All classification runs on your machine via Ollama (gemma3n:e2b). No API calls, no cost, no data leaving your environment until you choose to route.
Each bias category routes to the highest-accuracy model from a 270-sample benchmark. Override any mapping with SR_CUSTOM_ROUTING.
Token streaming with full escalation checks. Emergency and helpline logic runs before any tokens are yielded — no unsafe responses leak through.
OpenAI, Anthropic, Google, Groq, and Ollama out of the box. Bring your own by subclassing BaseProvider. Lazy-loaded — only installed extras imported.
Route everything to local Ollama models.

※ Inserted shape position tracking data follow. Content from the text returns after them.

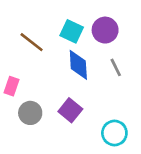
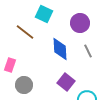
cyan square: (72, 31) -> (44, 14), moved
purple square: (70, 110) -> (66, 82), moved

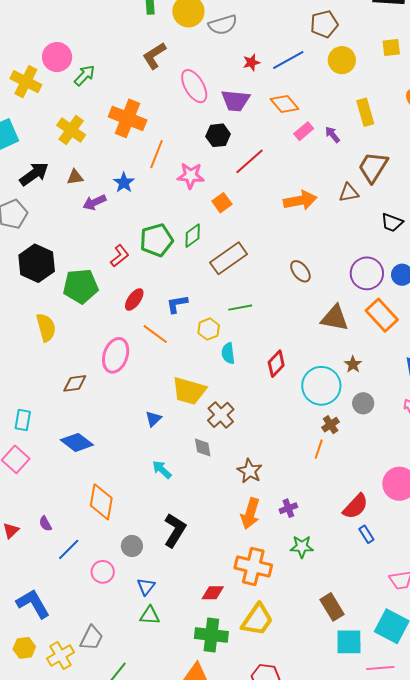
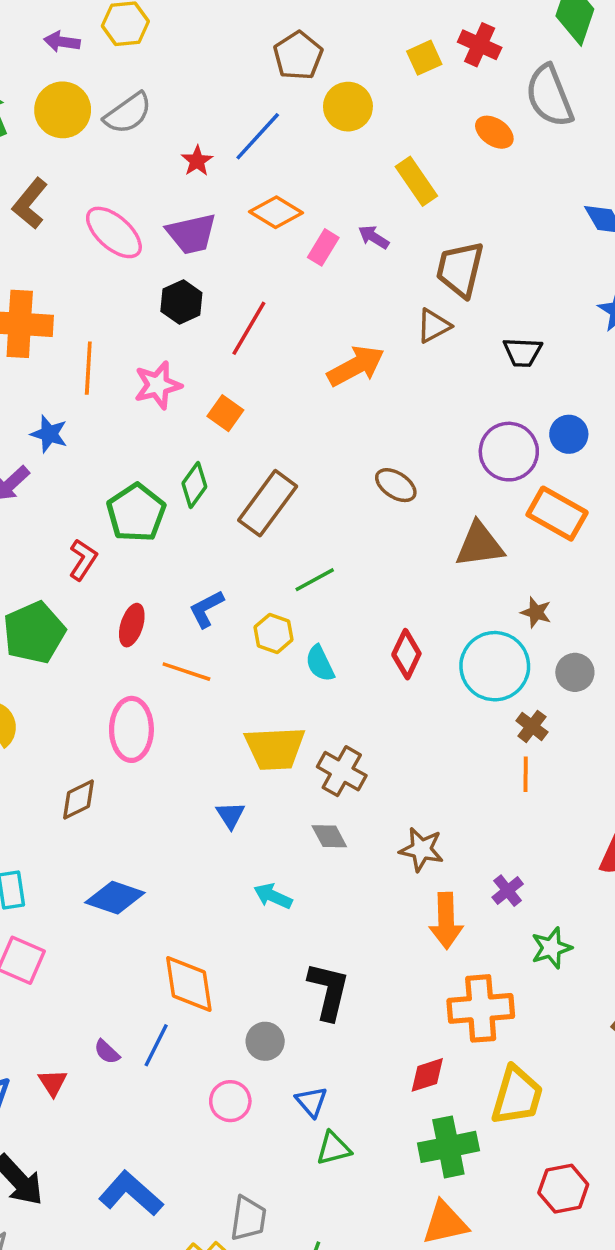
blue line: (69, 549) -> (156, 1045), moved

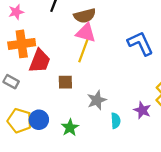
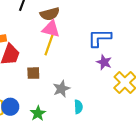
blue L-shape: (140, 43) -> (99, 38), turned -65
purple star: (142, 110) -> (104, 62), moved

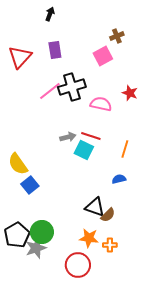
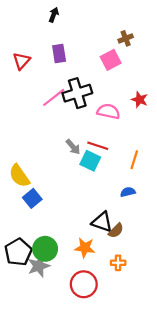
red triangle: (20, 57) -> (21, 61), size x0.7
gray arrow: (68, 137) -> (73, 147), turned 63
orange star: (89, 238) -> (85, 248), moved

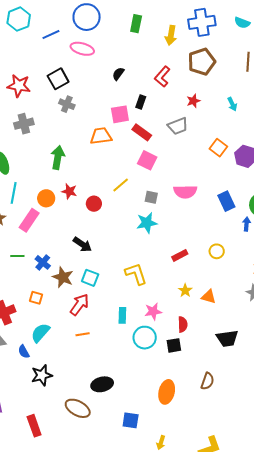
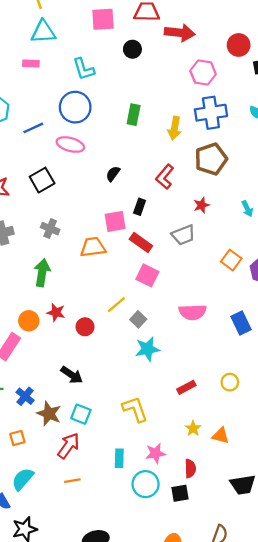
gray cross: (67, 104) -> (50, 229), moved
gray square: (151, 197) -> (138, 319), moved, turned 32
orange square: (36, 298) -> (17, 438), turned -32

Zero external API dependency — perfect for air-gapped environments or privacy-sensitive workloads.
Rate limiting (60 req/min), input length validation, classifier fallback on malformed JSON, provider error isolation, thread-safe init, 26 unit tests.
Every option can be set via environment variable or passed directly to SafetyRouterConfig. safetyrouter setup writes a .env file automatically.
| Variable | Default | Description |
|---|---|---|
| SR_CLASSIFIER_MODEL | gemma3n:e2b | Ollama model for local bias + mental health classification |
| SR_USER_NAME | — | User's name — used in crisis transcript and age-aware prompts |
| SR_USER_AGE_RANGE | — | Age range (Under 18, 18–25, … 60+) — activates youth/elder-aware prompts |
| SR_USER_COUNTRY | US | ISO-2 code or full name — determines crisis helpline and emergency number |
| SR_SELF_HARM_THRESHOLD | 0.70 | self_harm score ≥ this triggers Tier 1 emergency (LLM skipped) |
| SR_HELPLINE_THRESHOLD | 0.60 | severe_distress / existential_crisis ≥ this triggers Tier 2 helpline |
| SR_CUSTOM_ROUTING | {} | JSON map of bias category → provider override, e.g. {"gender":"claude"} |
| OPENAI_API_KEY | — | Required for GPT-4 routing (gender, disability, religion) |
| ANTHROPIC_API_KEY | — | Required for Claude routing (race, age, sexual_orientation, socioeconomic) |
| GOOGLE_API_KEY | — | Required for Gemini routing (nationality, physical_appearance) |
| GROQ_API_KEY | — | Optional — Groq/Mixtral as fallback or custom routing target |
Install the package, run setup. SafetyRouter handles Ollama, the classifier model, your profile, and API keys. You're routing in under a minute.
SafetyRouter follows semantic versioning. All changes are backwards-compatible within a minor version.